Argued October 15, 2024 Decided December 10, 2024
- Full case name: Bourafa v. Mayorkas, Secretary of Homeland Security, et al.
- Docket no.: 23–583
- Citations: 604 U.S. 6 (more)
- Argument: Oral argument
- Opinion announcement: Opinion announcement
- Decision: Opinion

Case history
- Prior: Federal District Court and the Eleventh Circuit Court of Appeals

Holding
- The revocation of a visa by the Department of Homeland Security is not judicially reviewable.

Court membership
- Chief Justice John Roberts Associate Justices Clarence Thomas · Samuel Alito Sonia Sotomayor · Elena Kagan Neil Gorsuch · Brett Kavanaugh Amy Coney Barrett · Ketanji Brown Jackson

Case opinion
- Majority: Jackson, joined by unanimous

= Bouarfa v. Mayorkas =

Bouarfa v. Mayorkas, 604 U.S. 6 (2024), is a United States Supreme Court case about whether an individual can obtain judicial review regarding a revoked visa petition based on non-discretionary criteria. The US Supreme Court ruled that visa revocations are left to the discretion of the Homeland Security Department, so they cannot be judicially reviewed.

== Background ==
In 8 U.S.C. §1155, Congress granted the Secretary of Homeland Security broad authority to revoke an approved visa petition "at any time, for what he deems to be good and sufficient cause."

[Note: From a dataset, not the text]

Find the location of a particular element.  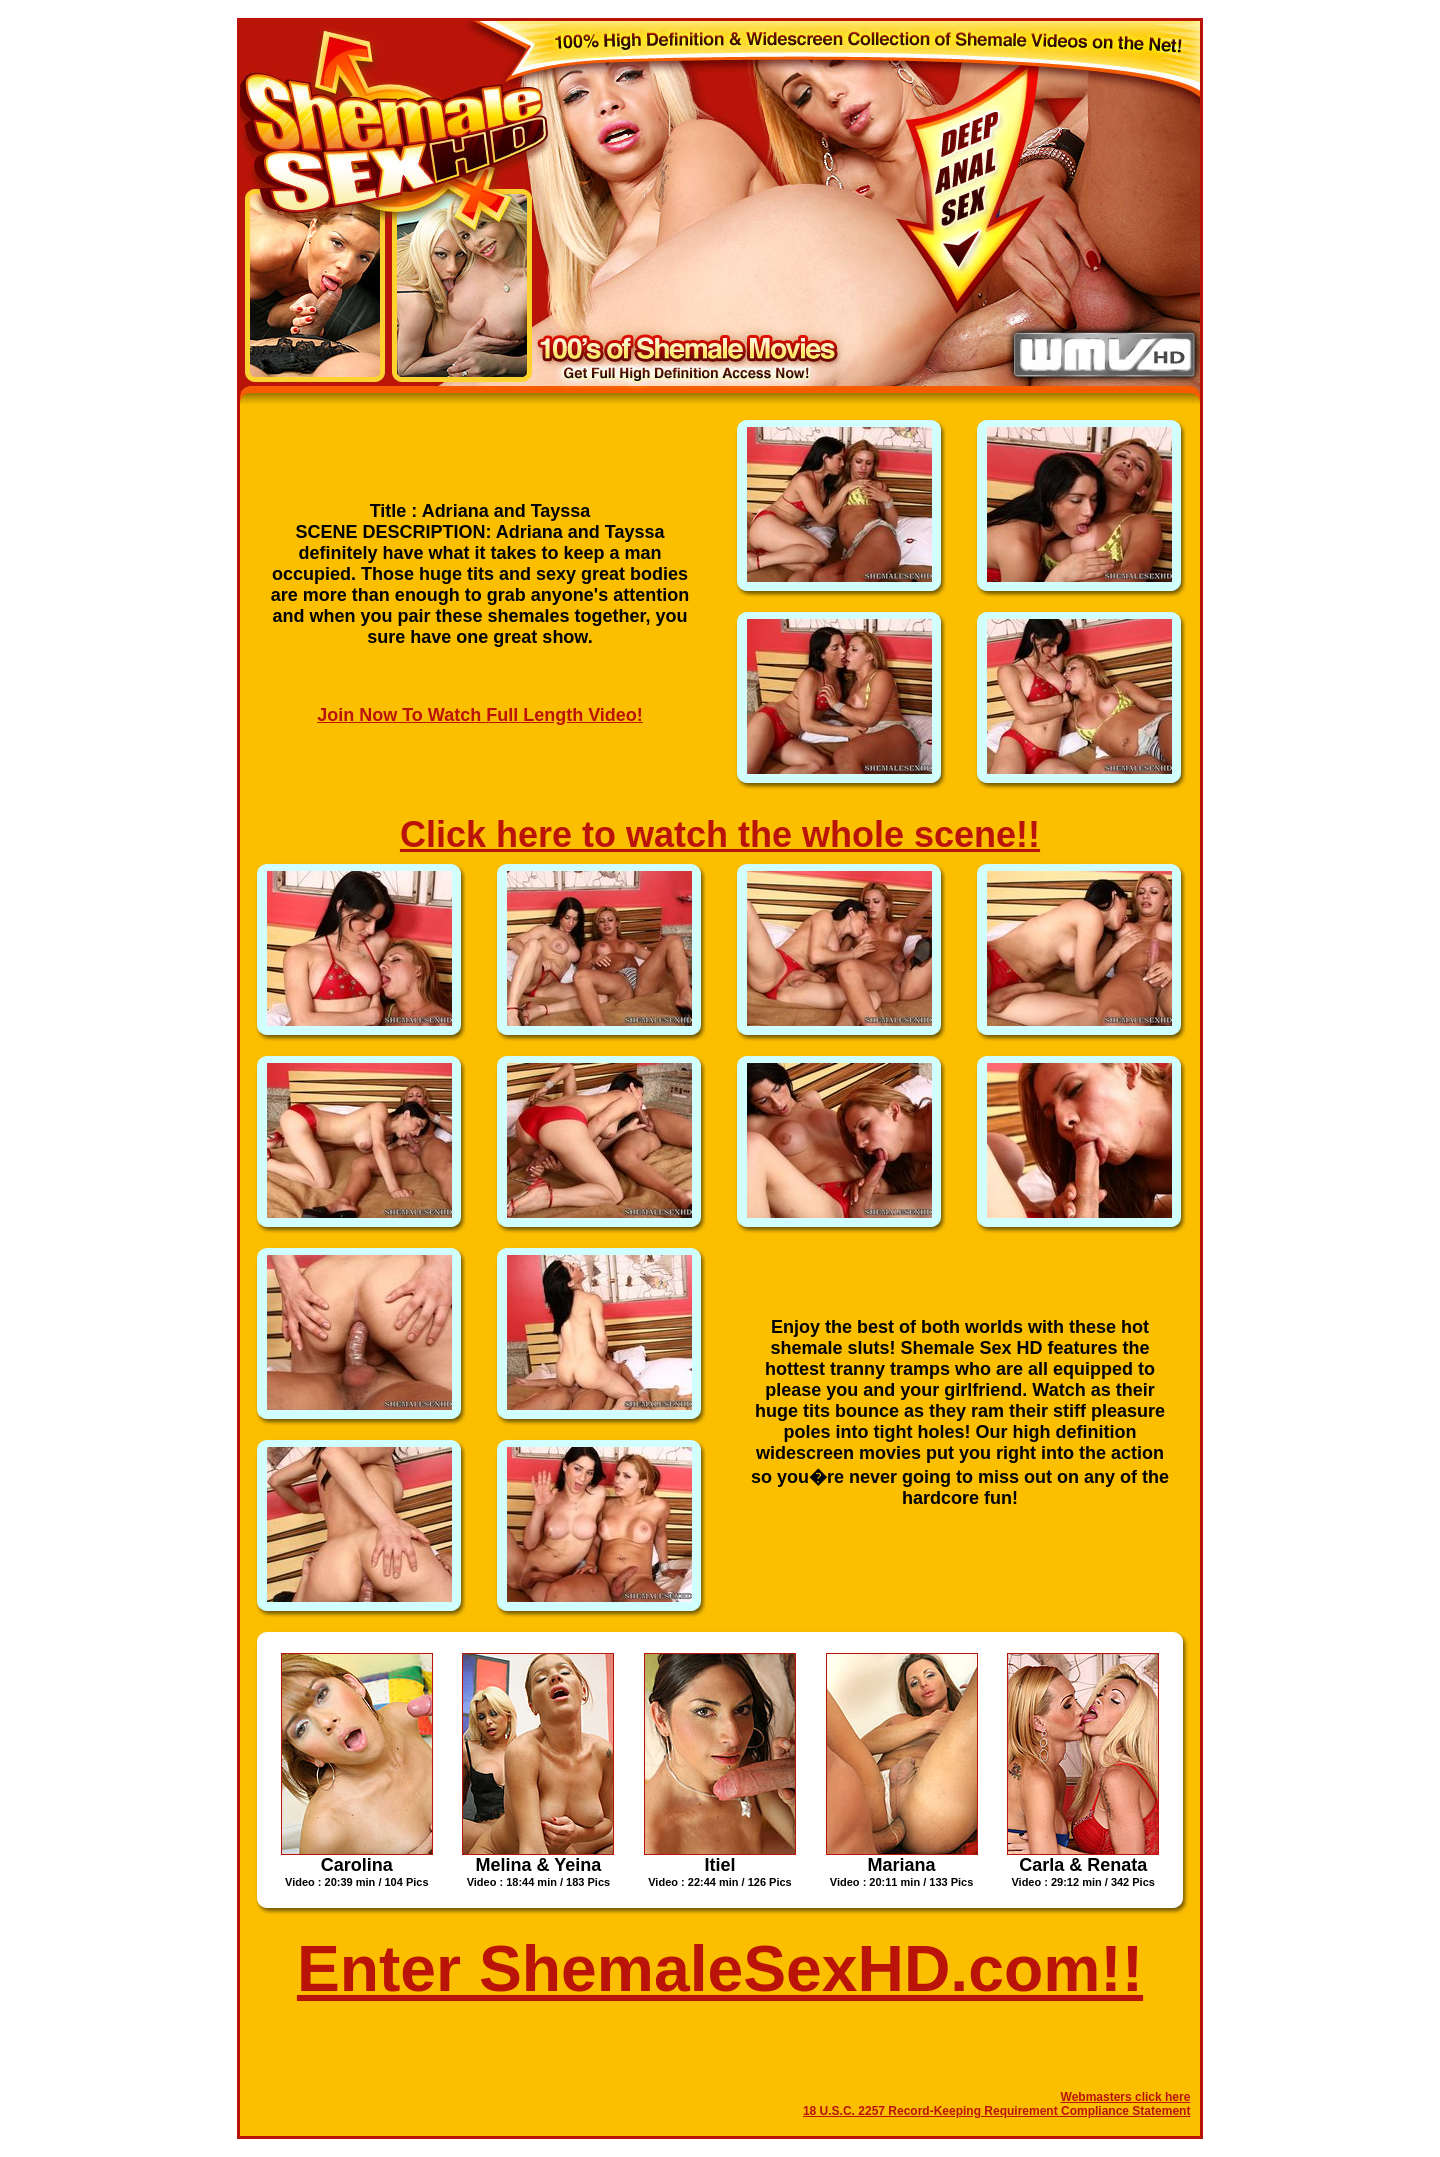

In 2014, plaintiff Bouarfa, a U.S. citizen, filed a visa application for permanent legal residence (Green Card) for her husband, Hamayel. The U.S. Citizenship and Immigration Services (USCIS) of the Homeland Security Department approved, only to revoke the approval later, stating that her husband had entered into a previous "sham marriage" to stay in the United States. The Board of Immigration Appeals affirmed the revocation of the visa application for permanent legal residence.

== Proceedings ==
Bouarfa challenged the USCIS's revocation as arbitrary and capricious in the U.S. District Court for the Middle District of Florida. The District Court dismissed the suit, holding that it has no jurisdiction over the USCIS's revocation. The Court of Appeals for the Eleventh Circuit Court affirmed.

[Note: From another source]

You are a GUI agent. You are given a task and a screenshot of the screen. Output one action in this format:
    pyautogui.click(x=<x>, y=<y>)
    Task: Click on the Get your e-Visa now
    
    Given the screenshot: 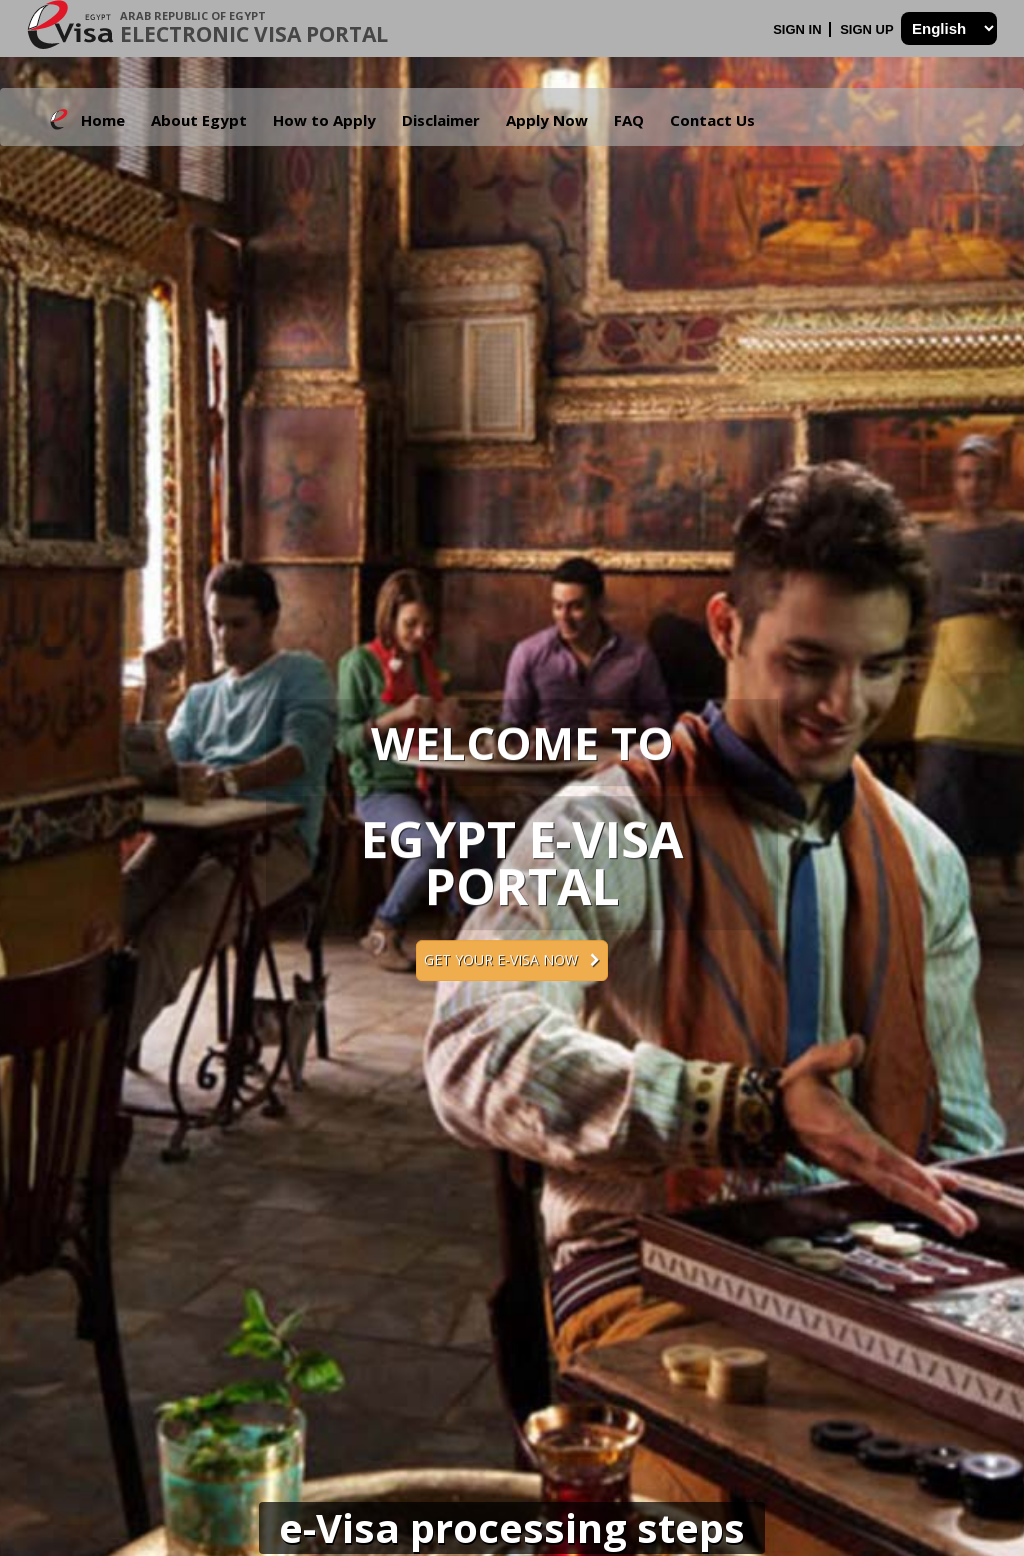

In April 2024, the Supreme Court granted the petition for a writ of certiorari.

== Supreme Court ==
The Supreme Court affirmed the decision of the Court of Appeals for the Eleventh Circuit, stating that "revocation of an approved visa petition under §1155 based on a sham-marriage determination by the Secretary of Homeland Security is the kind of discretionary decision that falls within the purview of 8 U.S.C. §1252(a)(2)(B)(ii), which strips federal courts of jurisdiction to review certain actions 'in the discretion of' the agency."

Justice Ketanji Brown Jackson delivered the court's unanimous opinion.

== Reactions ==
Before the Supreme Court's decision, the American Civil Liberties Union criticized the lower courts' rulings, arguing that "the case has potentially devastating consequences for noncitizens and their families" and that "in some situations, federal courts would be precluded from reviewing even a blatant constitutional violation—such as if the agency based its decision on racial stereotyping".